A rough start to the year was followed by seemingly good news.
Bardole was able to plant his crop without a break, but after planting, it would be a month until rain fell on his fields again.
"That gave us some struggles with emergence because the top was dry," Bardole said. "Up until the end of July, we had four inches of rain all season. Things were looking pretty bleak."
Early August, things started to look better, but then the derecho hit.
"We got a little shot of rain and things green back up," Bardole said. "Actually, after it pollinated we were looking and, boy, we had a pretty decent crop. Then the derecho went through and we didn't feel good about it anymore. Ever since then it's been a struggle."
Bardole said it's been a headache dealing with insurance adjusters.
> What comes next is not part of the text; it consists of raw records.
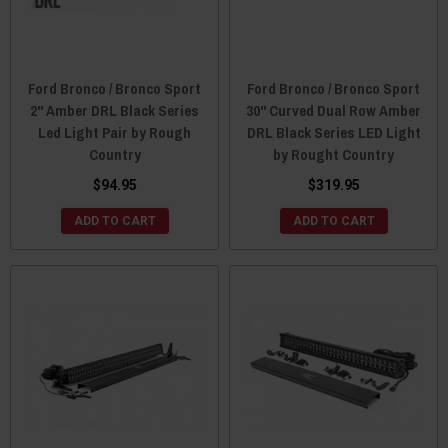
Ford Bronco / Bronco Sport
Ford Bronco / Bronco Sport
2" Amber DRL Black Series
30" Curved Dual Row Amber
Led Light Pair by Rough
DRL Black Series LED Light
Country
by Rought Country
$94.95
$319.95
ADD TO CART
ADD TO CART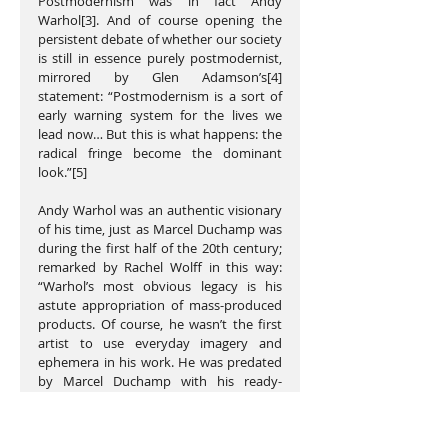
Postmodernism was in fact Andy 
Warhol[3]. And of course opening the 
persistent debate of whether our society 
is still in essence purely postmodernist, 
mirrored by Glen Adamson’s[4] 
statement: “Postmodernism is a sort of 
early warning system for the lives we 
lead now… But this is what happens: the 
radical fringe become the dominant 
look.”[5] 
Andy Warhol was an authentic visionary 
of his time, just as Marcel Duchamp was 
during the first half of the 20th century; 
remarked by Rachel Wolff in this way: 
“Warhol’s most obvious legacy is his 
astute appropriation of mass-produced 
products. Of course, he wasn’t the first 
artist to use everyday imagery and 
ephemera in his work. He was predated 
by Marcel Duchamp with his ready-
mades...”[6]. The US postmodernists of 
the 80’s New York scene knew exactly 
who Andy Warhol was and what he was 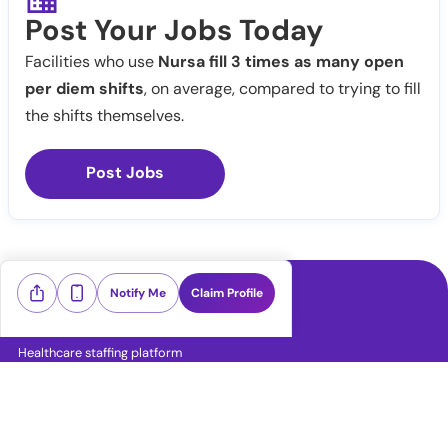
Post Your Jobs Today
Facilities who use
Nursa fill 3 times as many open
per diem shifts
, on average, compared to trying to fill
the shifts themselves.
Post Jobs
Notify Me
Claim Profile
Healthcare staffing platform
Download App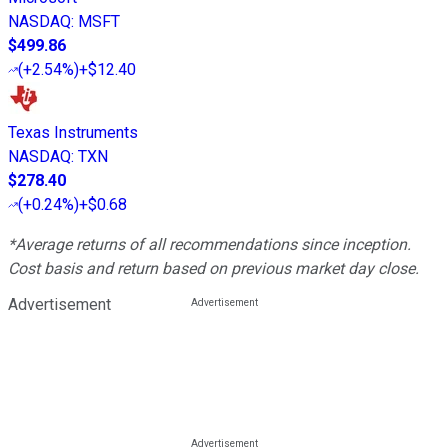
NASDAQ
:
MSFT
$499.86
(
+2.54%
)
+$12.40
Texas Instruments
NASDAQ
:
TXN
$278.40
(
+0.24%
)
+$0.68
*Average returns of all recommendations since inception.
Cost basis and return based on previous market day close.
Advertisement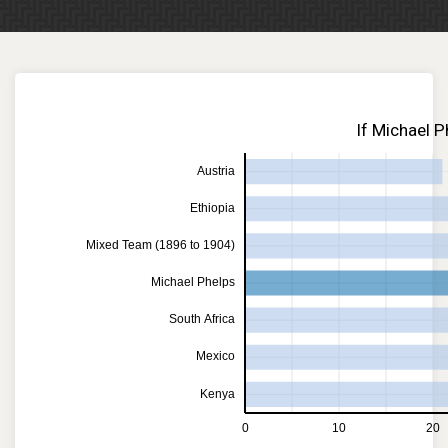
If Michael P
Austria
Ethiopia
Mixed Team (1896 to 1904)
Michael Phelps
South Africa
Mexico
Kenya
0
10
20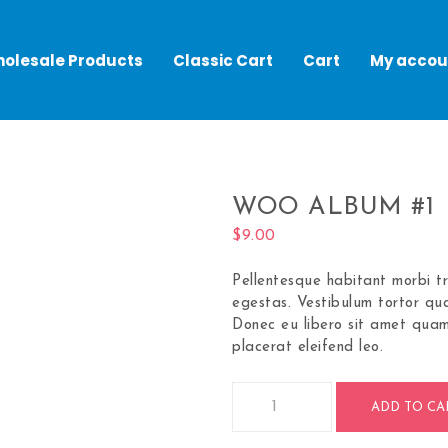
olesale Products
Classic Cart
Cart
My accou
WOO ALBUM #1
$
9.00
Pellentesque habitant morbi t
egestas. Vestibulum tortor qua
Donec eu libero sit amet quam
placerat eleifend leo.
ADD TO CA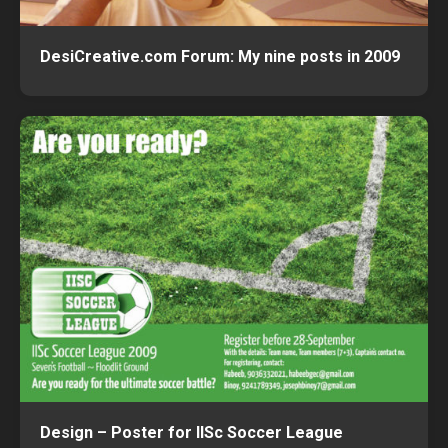
DesiCreative.com Forum: My nine posts in 2009
Design – Poster for IISc Soccer League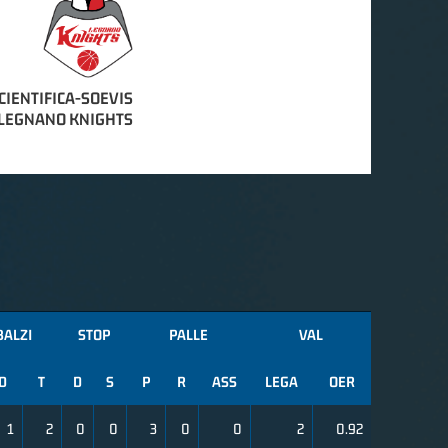
CIENTIFICA-SOEVIS
LEGNANO KNIGHTS
BALZI
STOP
PALLE
VAL
D
T
D
S
P
R
ASS
LEGA
OER
1
2
0
0
3
0
0
2
0.92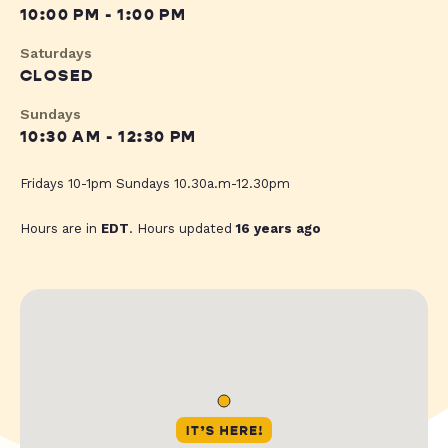
10:00 PM - 1:00 PM
Saturdays
CLOSED
Sundays
10:30 AM - 12:30 PM
Fridays 10-1pm Sundays 10.30a.m-12.30pm
Hours are in
EDT
. Hours updated
16 years ago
"The adjuster is coming back again tomorrow to look again with this rain," Bardole said. "It's been a struggle. A lot of different struggles than we've had the last few years. The last few years have been a real struggle also. It just keeps finding new ways to stress you out, I guess."
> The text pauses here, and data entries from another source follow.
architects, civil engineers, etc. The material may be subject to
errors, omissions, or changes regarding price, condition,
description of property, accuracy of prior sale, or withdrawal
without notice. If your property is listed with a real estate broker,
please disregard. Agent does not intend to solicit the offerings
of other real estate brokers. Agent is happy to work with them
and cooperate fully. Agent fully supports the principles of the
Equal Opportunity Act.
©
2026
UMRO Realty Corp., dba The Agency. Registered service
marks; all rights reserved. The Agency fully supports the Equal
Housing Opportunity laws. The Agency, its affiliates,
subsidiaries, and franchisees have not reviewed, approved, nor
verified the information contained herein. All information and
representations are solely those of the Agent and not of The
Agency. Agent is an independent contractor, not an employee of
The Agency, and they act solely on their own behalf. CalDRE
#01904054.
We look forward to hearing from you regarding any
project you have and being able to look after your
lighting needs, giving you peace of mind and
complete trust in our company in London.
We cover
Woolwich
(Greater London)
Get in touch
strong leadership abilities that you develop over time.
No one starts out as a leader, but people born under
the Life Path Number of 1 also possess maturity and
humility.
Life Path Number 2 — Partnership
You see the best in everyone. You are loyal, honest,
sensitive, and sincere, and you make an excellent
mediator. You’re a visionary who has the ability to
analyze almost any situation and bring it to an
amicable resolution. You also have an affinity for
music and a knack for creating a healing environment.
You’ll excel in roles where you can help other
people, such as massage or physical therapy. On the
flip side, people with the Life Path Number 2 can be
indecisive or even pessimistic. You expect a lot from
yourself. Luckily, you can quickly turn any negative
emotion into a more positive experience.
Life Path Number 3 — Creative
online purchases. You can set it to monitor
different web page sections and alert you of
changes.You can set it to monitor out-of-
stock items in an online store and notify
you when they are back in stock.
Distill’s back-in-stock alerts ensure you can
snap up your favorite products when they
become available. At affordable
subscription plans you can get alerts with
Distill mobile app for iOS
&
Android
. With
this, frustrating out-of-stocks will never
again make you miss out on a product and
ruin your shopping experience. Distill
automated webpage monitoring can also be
A silver lining according to Bardole; the Trump administration's decision to throw out small refinery waiver applications. The RFS waivers would have exempt a group of oil refiners from having to blend the required amounts of ethanol into the gasoline they make.
"It's a lot easier to deal with weather problems than it is with trade or the U.S. government making rules, like with the RFS," Bardole said. "That kind of stuff gets frustrating. Bad weather, we don't like it, but it happens. Hopefully next year, we'll have a lot easier season than we did this year."
The state's weekly crop report shows less than 50% of Iowa's corn and soybean crops are considered to be in good to excellent condition.